Continuous variables will be summarized using descriptive statistics including means, medians, Q1 and Q3, minimum and maximum, and standard deviations. Categorical variables will be summarized using percentages and frequencies. All confidence intervals are 95%.

(B) Efficacy analyses

All efficacy analysis will be performed based on the intention-to-treat population. The primary endpoint of percentage of patients with a reduction in gastric intestinal metaplasia (and/or dysplasia for reversion to complete intestinal metaplasia or normal gastric mucosa) will be calculated for the treatment and placebo group separately. The difference in the percentage will be presented along with 95% exact confidence interval. No p-values will be reported considering exploratory nature of the study. Secondary endpoints with binary outcomes will be analysed similar to the primary endpoint. Secondary continuous endpoints will be presented as mean change from baseline at the follow-up time-points. The difference in mean values between the groups will be presented at each follow-up time-point along with their 95% confidence intervals.

(C) Safety analyses

All safety analysis will be presented based on the treated population.

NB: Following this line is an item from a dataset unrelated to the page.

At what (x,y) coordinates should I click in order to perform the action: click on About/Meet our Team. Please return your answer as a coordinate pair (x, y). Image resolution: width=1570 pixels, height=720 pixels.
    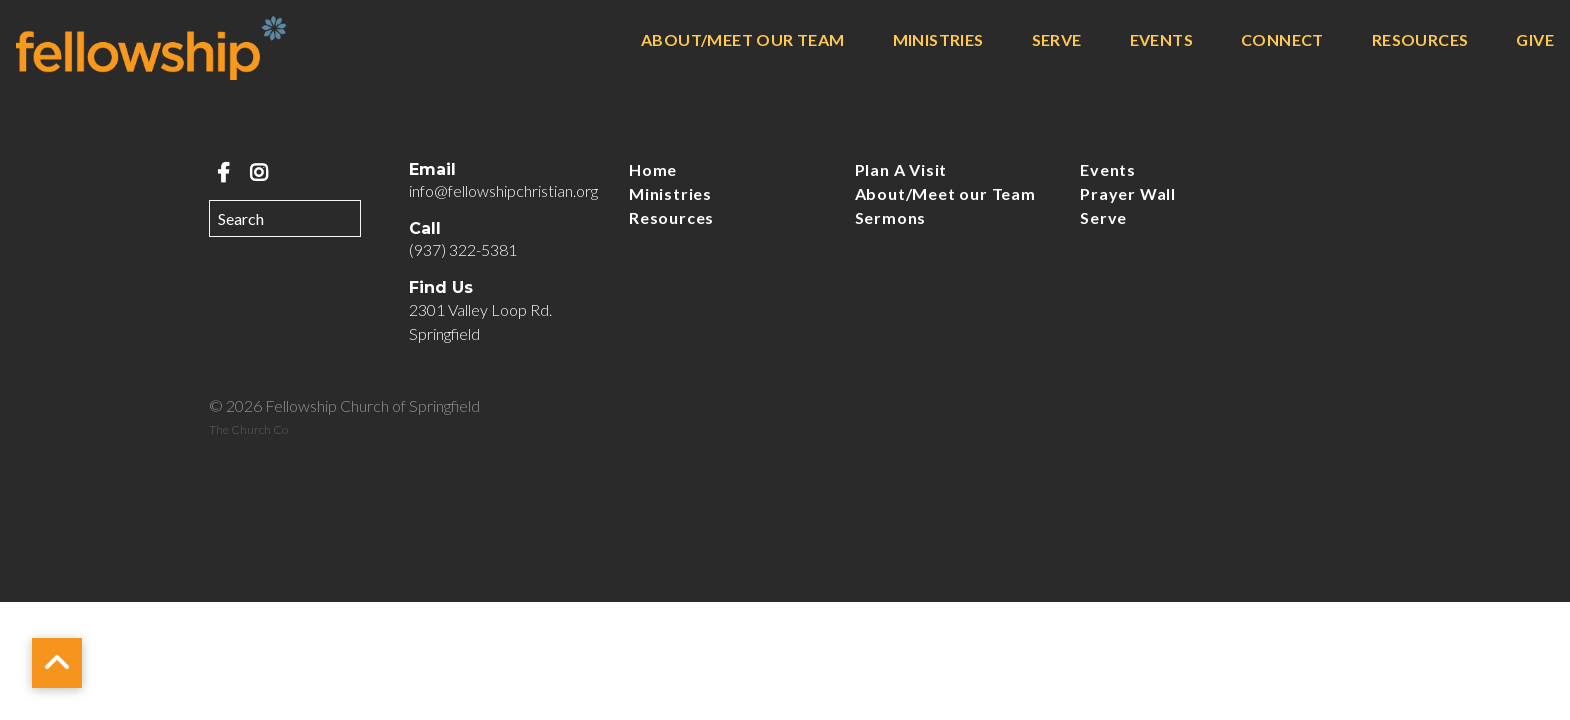     Looking at the image, I should click on (743, 40).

Adverse and serious adverse events will be presented with number of subjects experiencing each type of adverse events and serious adverse events along with their relationship with the group and severity using counts and percentages. Laboratory results will be presented with their mean values at each assessment time-points along with the percentage of abnormal and clinically significant results for each group.

(D) Interim analyses

There is no formal interim analysis planned. However, the Principal Investigator will monitor the safety data in a blinded manner periodically. There would be periodic monitoring of the safety data by a committee comprising the NUH Endoscopy Centre Director, NUH Gastroenterology and Hepatology Head of Department, and NUH Gastroenterology and Hepatology Department Safety Lead.